**TASK DETAILS:** Go through the records and restate them word for word, omitting images.
[Opening LISTED RECORDS section]
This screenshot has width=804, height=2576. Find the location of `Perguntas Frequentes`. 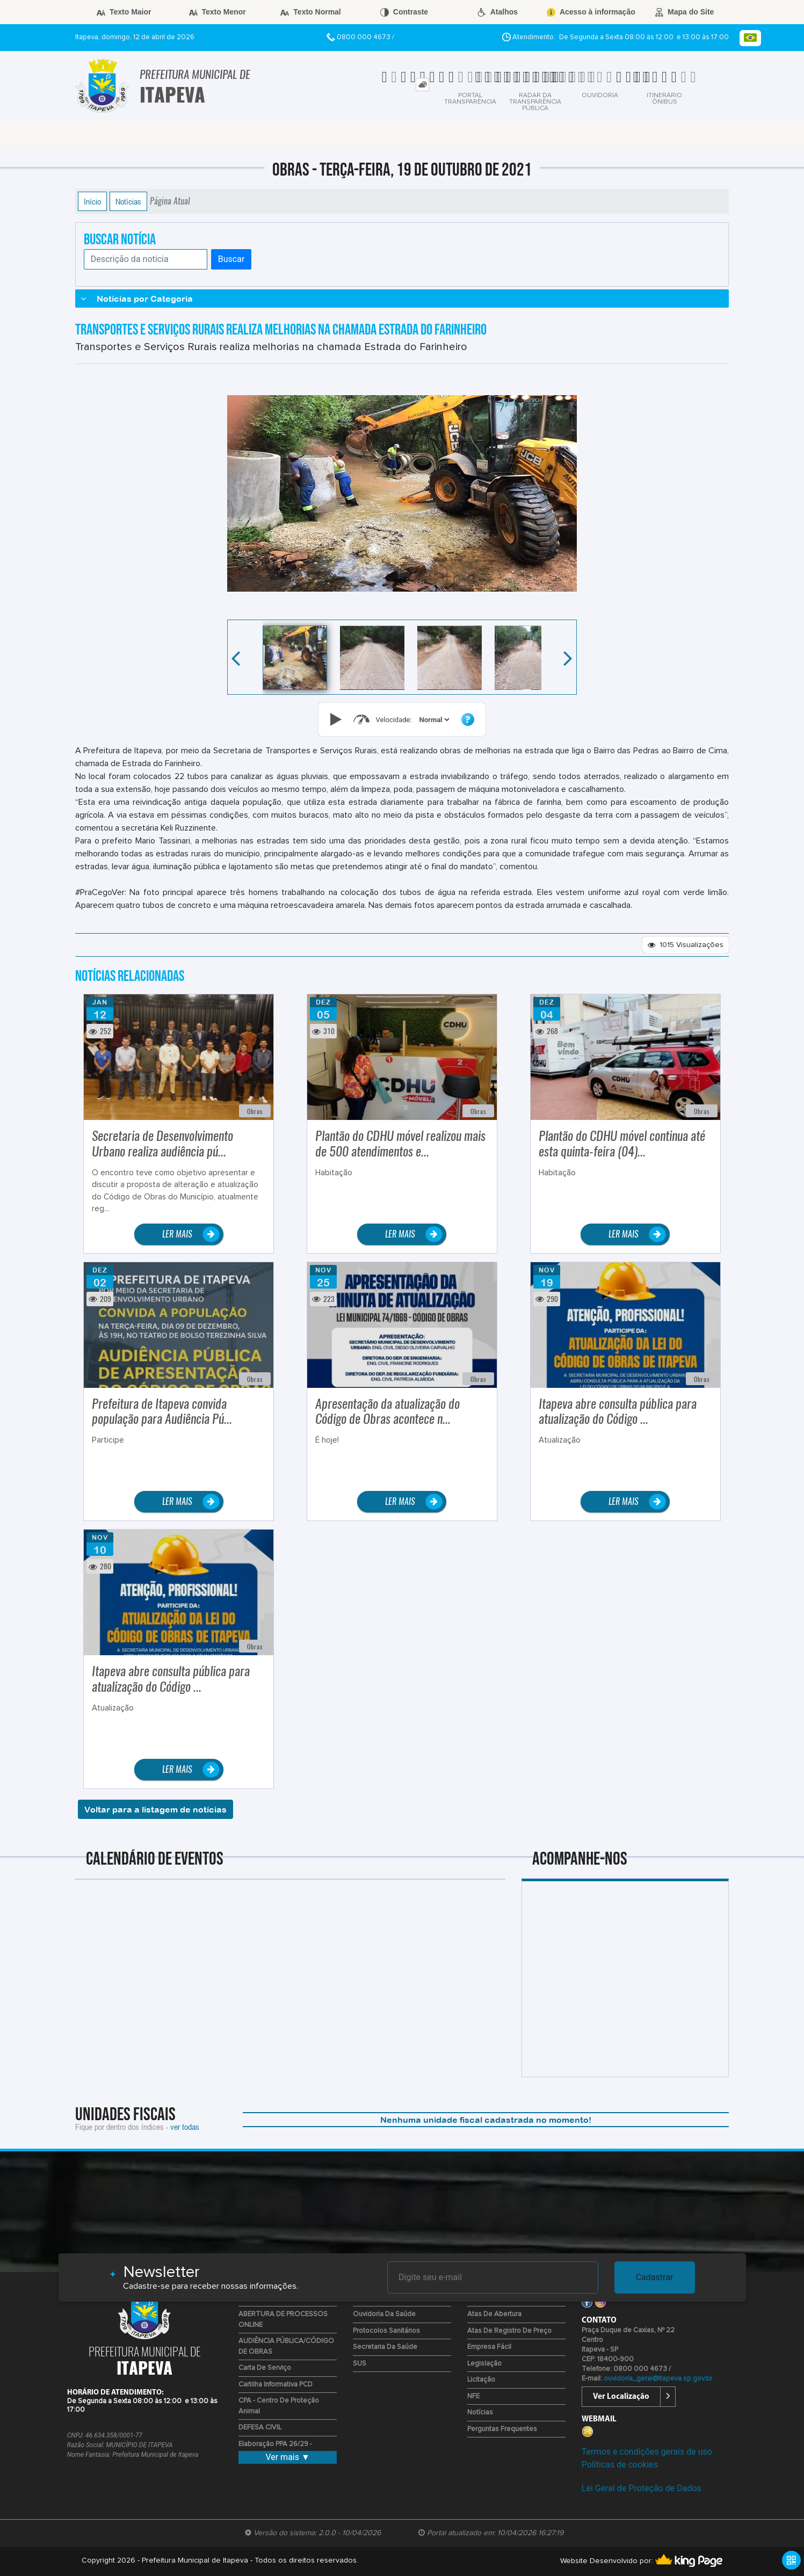

Perguntas Frequentes is located at coordinates (502, 2429).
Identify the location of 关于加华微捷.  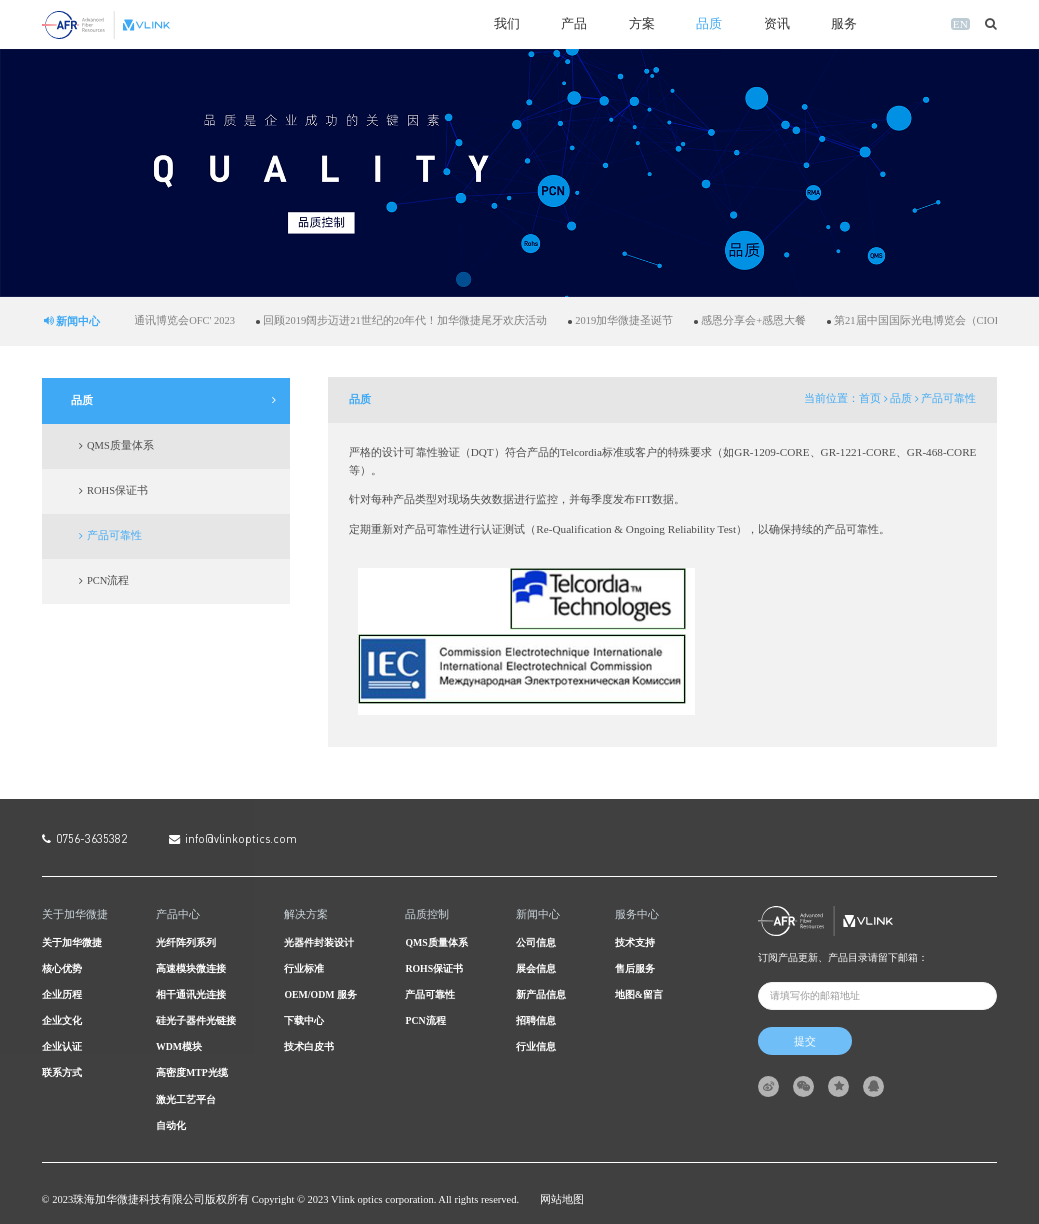
(72, 942).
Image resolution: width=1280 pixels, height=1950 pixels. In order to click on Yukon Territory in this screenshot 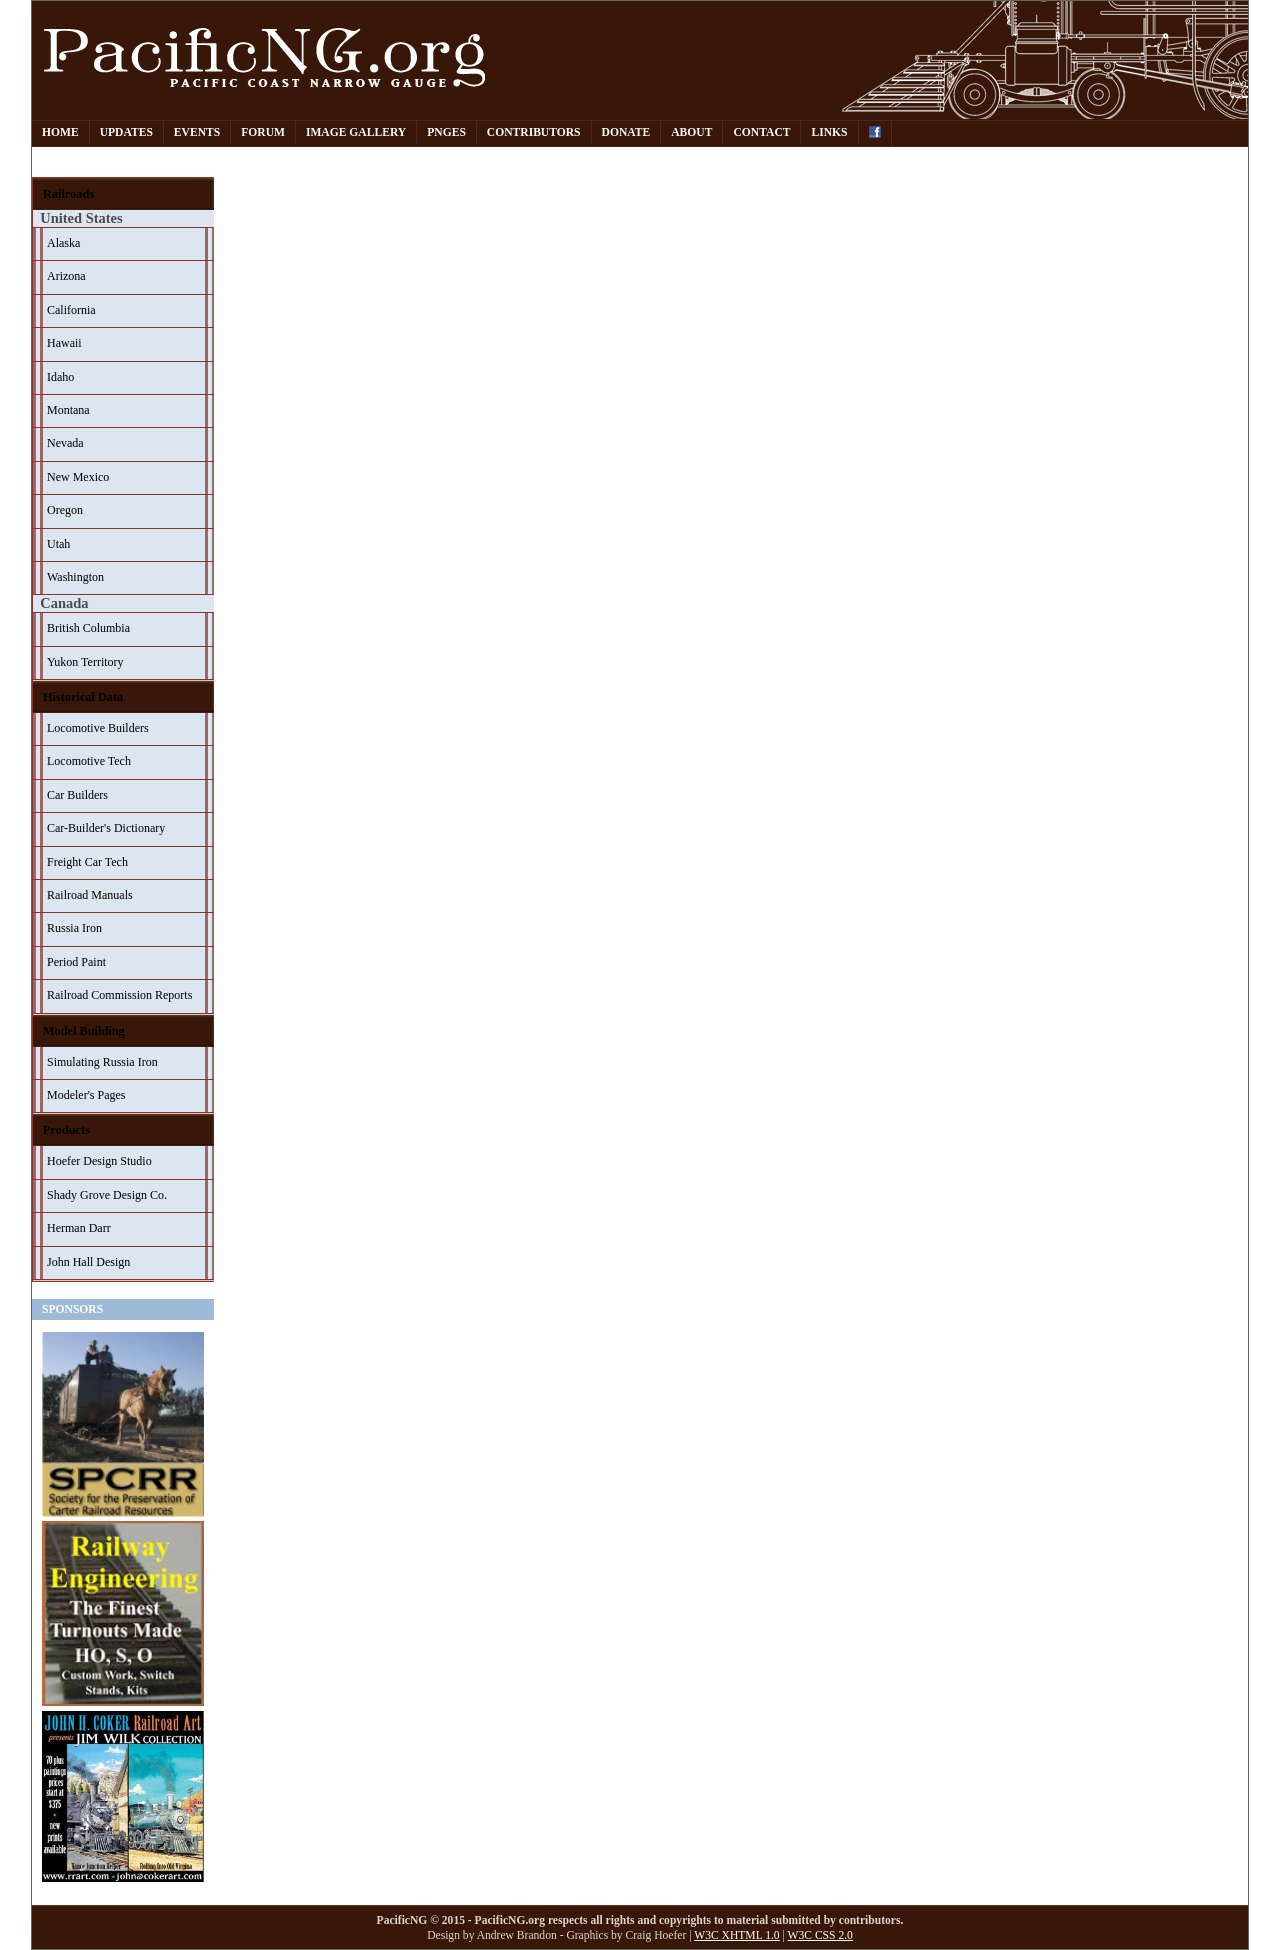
[Closing LISTED RECORDS section]
**YOUR RESPONSE:**
This screenshot has width=804, height=2576. Find the location of `Perguntas Frequentes`. 

Perguntas Frequentes is located at coordinates (502, 2429).
Identify the location of 关于加华微捷.  
(72, 942).
Image resolution: width=1280 pixels, height=1950 pixels. In order to click on Yukon Territory in this screenshot 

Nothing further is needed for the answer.